As auto makers seem ready to boot the AM frequency from future car dashboards, lawmakers and the radio industry have been working to keep it there.
Proposed legislation, originally called the AM Radio for Every Vehicle Act, has been interwoven into the Motor Vehicle Modernization Act of 2026, or H.R. 7389. The revamped legislation made it out of the House Energy and Commerce Committee today by a 48-1 vote, after years of struggling to become a law as a singular plan.
The automobile industry says electric cars have engines that interfere with AM radio signals, causing sound distortion to the listener. The industry thinks some electric car owners may, in turn, think their autos are defective. Besides, AM signals could easily be heard through streaming apps like TuneIN, iHeart, and Audacy, the auto industry reasoned.
But the radio industry, particularly AM radio owners, says frequency is needed to keep listeners informed, and that some AMs act as “carrier” stations for emergency alert notifications. Ditching AM would make such information harder to access.
The AM frequency is home mostly to news, talk, sports, religious, and spoken word content. In the past, top forty and R&B music were heard on AM stations in large cities like Atlanta, where WPLO, WAOK, and WGST once played music, rather than news, talk, and religious teaching.
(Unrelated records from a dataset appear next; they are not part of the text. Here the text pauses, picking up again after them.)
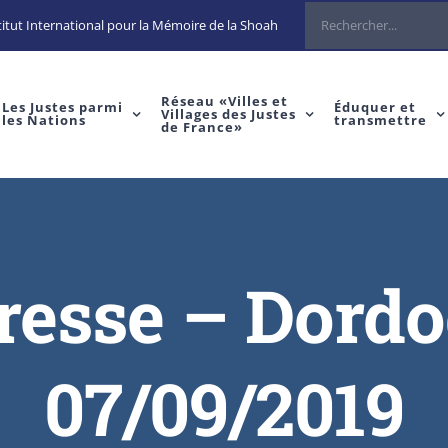
itut International pour la Mémoire de la Shoah
Réseau «Villes et
Les Justes parmi
Éduquer et
Villages des Justes
les Nations
transmettre
de France»
presse – Dordo
07/09/2019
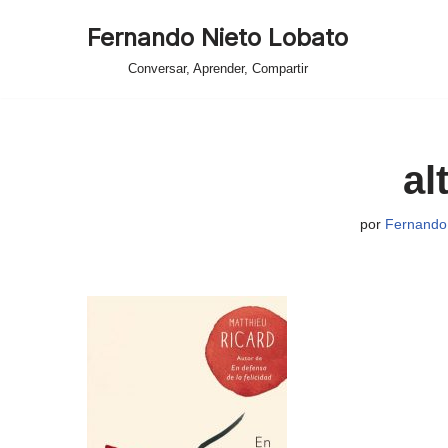
Fernando Nieto Lobato
Saltar
Conversar, Aprender, Compartir
al
contenido
al
por
Fernando 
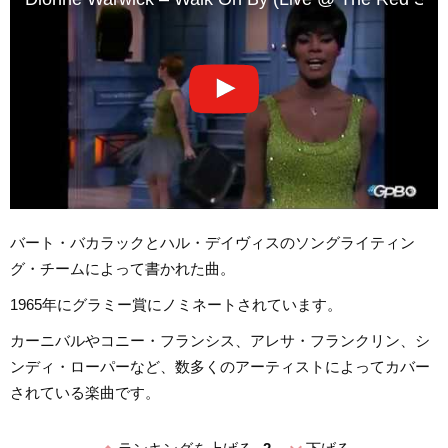
バート・バカラックとハル・デイヴィスのソングライティン
グ・チームによって書かれた曲。
1965年にグラミー賞にノミネートされています。
カーニバルやコニー・フランシス、アレサ・フランクリン、シ
ンディ・ローパーなど、数多くのアーティストによってカバー
されている楽曲です。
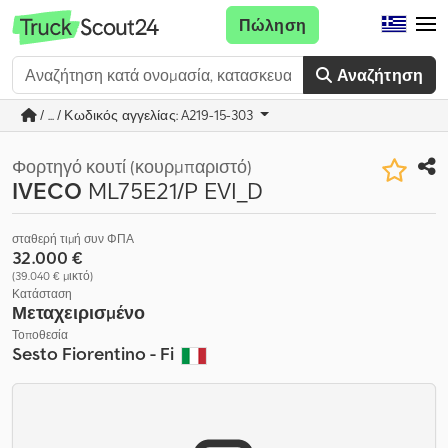
Πώληση
Αναζήτηση
/ ... / Κωδικός αγγελίας: A219-15-303
Φορτηγό κουτί (κουρμπαριστό)
IVECO
ML75E21/P EVI_D
σταθερή τιμή συν ΦΠΑ
32.000 €
(39.040 € μικτό)
Κατάσταση
Μεταχειρισμένο
Τοποθεσία
Sesto Fiorentino - Fi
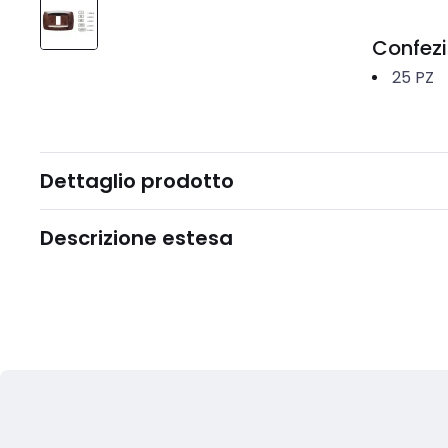
Confez
25
PZ
Dettaglio prodotto
Descrizione estesa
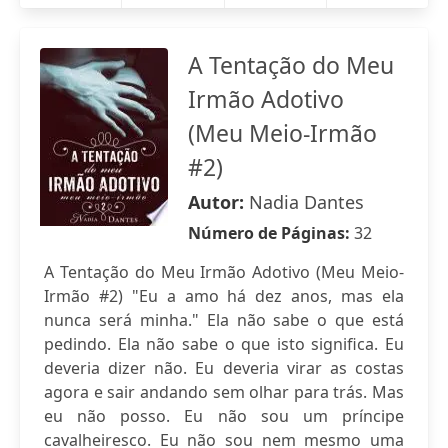
A Tentação do Meu
Irmão Adotivo
(Meu Meio-Irmão
#2)
Autor:
Nadia Dantes
Número de Páginas:
32
A Tentação do Meu Irmão Adotivo (Meu Meio-
Irmão #2) "Eu a amo há dez anos, mas ela
nunca será minha." Ela não sabe o que está
pedindo. Ela não sabe o que isto significa. Eu
deveria dizer não. Eu deveria virar as costas
agora e sair andando sem olhar para trás. Mas
eu não posso. Eu não sou um príncipe
cavalheiresco. Eu não sou nem mesmo uma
In the last few years, however, music is rarely heard on the frequency, and even sports, talk, and gospel have left the AM dial for FM. Some radio groups have even shut down their AM frequencies.
But the industry still believes there’s a need for AM to remain on auto radios.
“As lawmakers consider policies affecting America’s transportation infrastructure, ensuring continued access to AM radio in vehicles remains essential for public safety,” said National Association of Broadcasters CEO Curtis LeGeyt, in a statement.
There have been several attempts by lawmakers to formally pass a bill to keep the AM dial in automobiles, but it has yet to make it to the president’s desk. Both the House and the Senate have competing bipartisan plans, but the bill has not yet received a final floor vote.